When we’re close to Jesus and work at this daily, we feel His Presence in ways large and small.
Wise it is to invoke Him first thing each morning, asking Him to appear in one’s midst, right in front, closer than your shadow. And the Lord is near when, in our free will, we diligently, respectfully, and prayerfully ask specifically for that closeness.
For example, we have a butterfly garden in our yard — milkweed, lantana, cosmos, dianthus, and penta. Late in the fall, we watched with no little wonder as a slew of caterpillars materialized on the plants, voraciously munching on leaves and soon all but stripping the stalks.
Soon, hanging on the plants by mere threads, cocoons or “chrysalises” materialized.
Glasslike and virtually transparent, one could look closely and see the caterpillar inside.
In a bit more than a week, one chrysalis hatched, then another, first darkening and a day or two later, allowing one to actually glimpse the orange and black patterns of a monarch butterfly.

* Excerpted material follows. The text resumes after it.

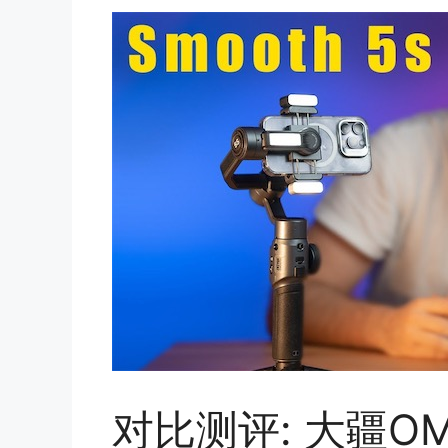
对比测评: 大疆OM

Does anyone seriously think all, or any of this, “evolved” by mere chance?
The next day or soon after, a gorgeous, sharply colored butterfly, nearly full-sized, would appear next to its spent chrysalis, which now looked hollowed out with an “exit” hole at the bottom.
Only God could design something so incredible: a caterpillar metamorphosing into a beautiful flying creature, unfolding from what seemed like impossibly small cocoons.
While all the rest were hanging from plants, one caterpillar chose the left arm of a Miraculous Medal statue. This was particularly wondrous to us, and my wife, Lisa, who’s the one who has a special “thing” for butterflies, and thought of the garden to begin with, found no little bliss each time one hatched, urging each one on.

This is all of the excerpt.